# Frame Question



## 68LeMansMN (Jul 28, 2013)

So I have had my 1968 Pontiac LeMans Convertible for over 20 years now. I did drive it for a little while after I bought it then decided it needed to be restored. Well in my young infinite wisdom I just started ripping it apart and then left it at the farm for about 15 years. Then stuck it in my garage. Long story short it has sat for a very long time, I have pieces everywhere with no rhyme or reason and I am pretty novice. I went from giving up on it and selling it to almost junking it. I then started watching some people on YouTube doing restorations and whatnot and I am once again motivated to get going on this project. Just a little backstory so everyone understands if I ask dumb questions.

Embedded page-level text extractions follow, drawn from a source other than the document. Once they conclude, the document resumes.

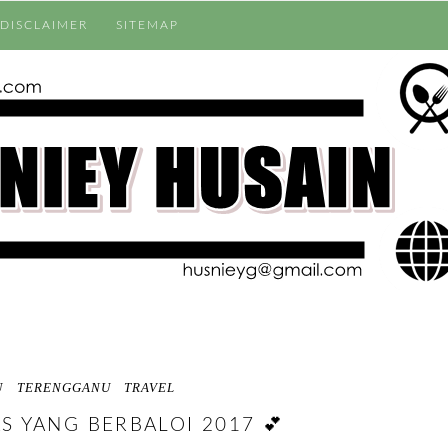
DISCLAIMER
SITEMAP
U
TERENGGANU
TRAVEL
S YANG BERBALOI 2017 💕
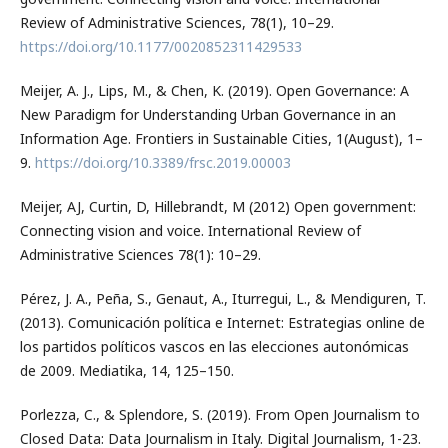
Review of Administrative Sciences, 78(1), 10–29.
https://doi.org/10.1177/0020852311429533
Meijer, A. J., Lips, M., & Chen, K. (2019). Open Governance: A
New Paradigm for Understanding Urban Governance in an
Information Age. Frontiers in Sustainable Cities, 1(August), 1–
9.
https://doi.org/10.3389/frsc.2019.00003
Meijer, AJ, Curtin, D, Hillebrandt, M (2012) Open government:
Connecting vision and voice. International Review of
Administrative Sciences 78(1): 10–29.
Pérez, J. A., Peña, S., Genaut, A., Iturregui, L., & Mendiguren, T.
(2013). Comunicación política e Internet: Estrategias online de
los partidos políticos vascos en las elecciones autonómicas
de 2009. Mediatika, 14, 125–150.
Porlezza, C., & Splendore, S. (2019). From Open Journalism to
Closed Data: Data Journalism in Italy. Digital Journalism, 1-23.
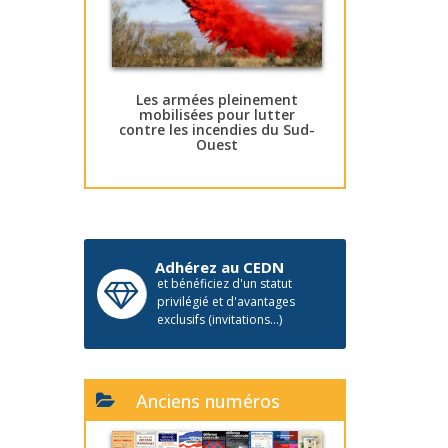
Les armées pleinement
mobilisées pour lutter
contre les incendies du Sud-
Ouest
Adhérez au CEDN
et bénéficiez d'un statut
privilégié et d'avantages
exclusifs (invitations...)
Anciens numéros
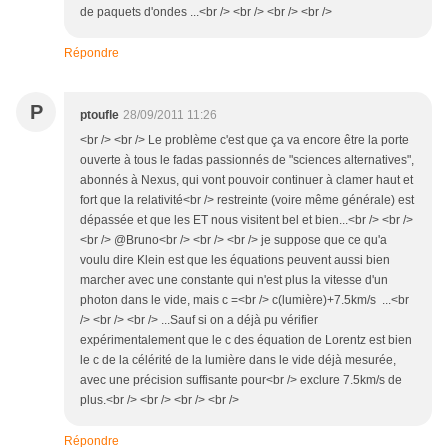
de paquets d'ondes ...<br /> <br /> <br /> <br />
Répondre
P
ptoufle
28/09/2011 11:26
<br /> <br /> Le problème c'est que ça va encore être la porte
ouverte à tous le fadas passionnés de "sciences alternatives",
abonnés à Nexus, qui vont pouvoir continuer à clamer haut et
fort que la relativité<br /> restreinte (voire même générale) est
dépassée et que les ET nous visitent bel et bien...<br /> <br />
<br /> @Bruno<br /> <br /> <br /> je suppose que ce qu'a
voulu dire Klein est que les équations peuvent aussi bien
marcher avec une constante qui n'est plus la vitesse d'un
photon dans le vide, mais c =<br /> c(lumière)+7.5km/s ...<br
/> <br /> <br /> ...Sauf si on a déjà pu vérifier
expérimentalement que le c des équation de Lorentz est bien
le c de la célérité de la lumière dans le vide déjà mesurée,
avec une précision suffisante pour<br /> exclure 7.5km/s de
plus.<br /> <br /> <br /> <br />
Répondre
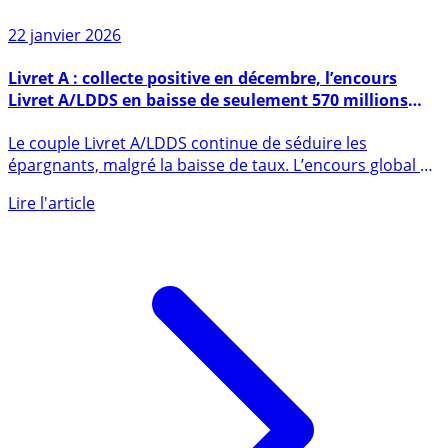
22 janvier 2026
Livret A : collecte positive en décembre, l’encours
Livret A/LDDS en baisse de seulement 570 millions
d’euros sur l’année 2025
Le couple Livret A/LDDS continue de séduire les
épargnants, malgré la baisse de taux. L’encours global ne
baisse que de (...)
Lire l'article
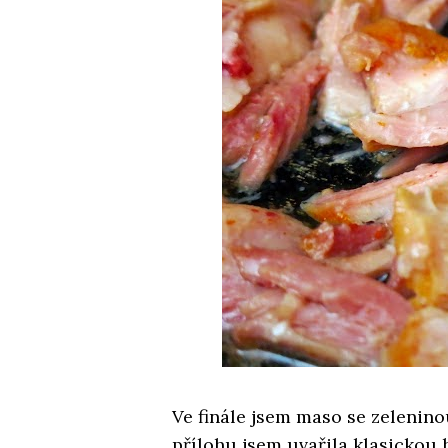
Ve finále jsem maso se zelenin
přílohu jsem uvařila klasickou 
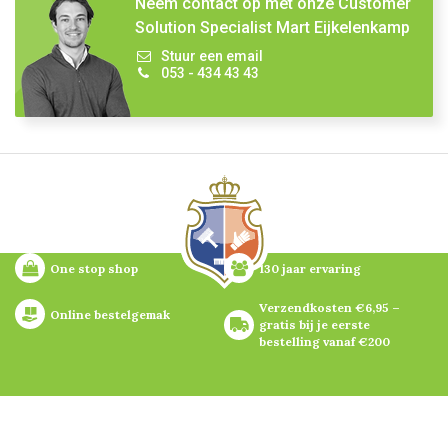
Neem contact op met onze Customer
Solution Specialist Mart Eijkelenkamp
Stuur een email
053 - 434 43 43
One stop shop
130 jaar ervaring
Verzendkosten €6,95 – 
Online bestelgemak
gratis bij je eerste 
bestelling vanaf €200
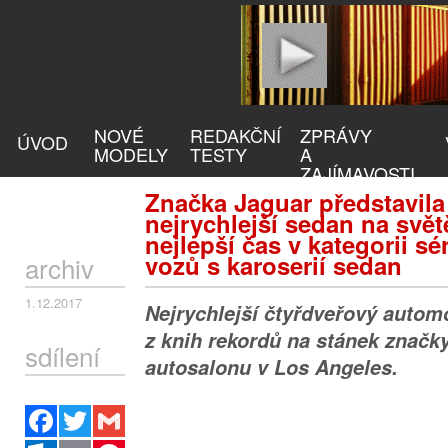
NOVÉ
REDAKČNÍ
ZPRÁVY
ÚVOD
MODELY
TESTY
A
ZAJÍMAVOSTI
Značka Jaguar představila
nejrychlejší sedan na svět
nejlepší čas v kategorii s
vozů s karoserií sedan
archiv
1.12.2017
Nejrychlejší čtyřdveřový automo
z knih rekordů na stánek značk
sdílení
autosalonu v Los Angeles.
Facebook
Twitter
Gmail
Outlook.com
Email
Pinterest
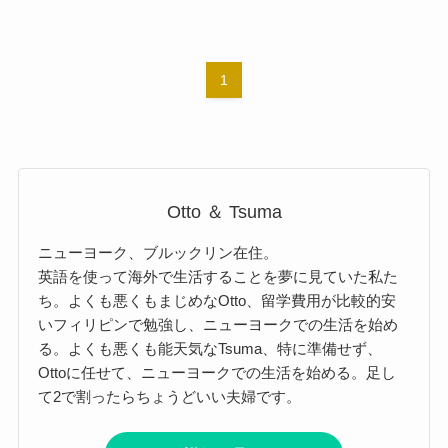
1
Otto ＆ Tsuma
ニューヨーク、ブルックリン在住。
英語を使って海外で生活することを夢に見ていた私た
ち。よくも悪くもまじめなOtto、留学費用が比較的安
いフィリピンで勉強し、ニューヨークでの生活を始め
る。よくも悪くも能天気なTsuma、特に準備せず、
Ottoに任せて、ニューヨークでの生活を始める。足し
て2で割ったらちょうどいい夫婦です。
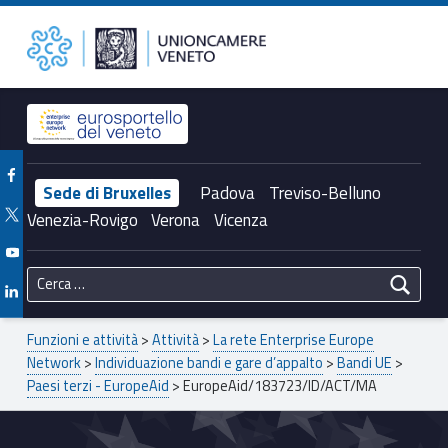
Primary Menu
EuropeAid/183723/ID/ACT/MA – Unioncamere del Veneto
Unioncamere del Veneto
Header info sidebar
Facebook Unioncamere Veneto
Sede di Bruxelles
Padova
Treviso-Belluno
Twitter Unioncamere Veneto
Venezia-Rovigo
Verona
Vicenza
Youtube Unioncamere Veneto
Ricerca per:
Linkedin Unioncamere Veneto
Breadcrumbs navigation
Funzioni e attività
>
Attività
>
La rete Enterprise Europe
Network
>
Individuazione bandi e gare d’appalto
>
Bandi UE
>
Paesi terzi - EuropeAid
>
EuropeAid/183723/ID/ACT/MA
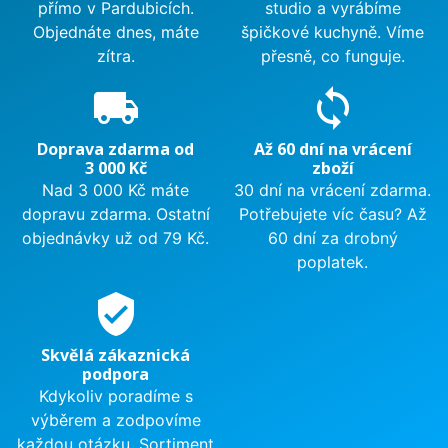
přímo v Pardubicích.
studio a vyrábíme
Objednáte dnes, máte
špičkové kuchyně. Víme
zítra.
přesně, co funguje.
local_shipping
sync
Doprava zdarma od
Až 60 dní na vrácení
3 000 Kč
zboží
Nad 3 000 Kč máte
30 dní na vrácení zdarma.
dopravu zdarma. Ostatní
Potřebujete víc času? Až
objednávky už od 79 Kč.
60 dní za drobný
poplatek.
verified_user
Skvělá zákaznická
podpora
Kdykoliv poradíme s
výběrem a zodpovíme
každou otázku. Sortiment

Anyway, last night I decided to remove the body from the frame as the car has been sitting in my garage with the body bolts off so I might as well start from the bottom up. Well I failed to see one bolt was still connected to the rear cross member so when I went to remove the body it twisted the cross member and the rear frame rails. Inspecting the rails and cross member I realized the are very brittle and I would like to replace them. Being an A-Body frame I understand this is not a plug and play application. 

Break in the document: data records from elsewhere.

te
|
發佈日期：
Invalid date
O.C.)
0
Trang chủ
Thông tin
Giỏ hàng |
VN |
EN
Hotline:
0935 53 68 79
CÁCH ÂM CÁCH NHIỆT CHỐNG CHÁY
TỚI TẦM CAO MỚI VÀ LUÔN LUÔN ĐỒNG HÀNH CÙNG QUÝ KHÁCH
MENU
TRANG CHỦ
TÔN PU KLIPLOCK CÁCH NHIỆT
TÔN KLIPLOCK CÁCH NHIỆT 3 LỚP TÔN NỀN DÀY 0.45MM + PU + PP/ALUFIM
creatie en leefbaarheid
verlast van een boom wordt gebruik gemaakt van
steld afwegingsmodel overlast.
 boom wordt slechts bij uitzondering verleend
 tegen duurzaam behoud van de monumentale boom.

My question is there anyone that makes these frame rails or maybe some specs on manufacturing my own? Otherwise I maybe able to reinforce what is there put in a new rear cross member and call her good. Thank you all so much for checking this out and for your advice.


----------



## BLK69JUDGE (Jun 10, 2010)

I have the drivers side behind the tire and rear by the tank neck on a frame thats bent on the pass side

what side did you bend?

liftin it off with a fork lift ??

hows the body mount ?


----------



## 68LeMansMN (Jul 28, 2013)

I pretty much have both sides bent at this point. It wasn't really a proper way to get it off the frame I may have muscled it/used my truck and a tow strap? The body mounts themselves are shot. I planned on replacing those anyway. I just remembered I downloaded the service manual years ago with all the specs. I might get me some steel and do some welding to get it back in place.


----------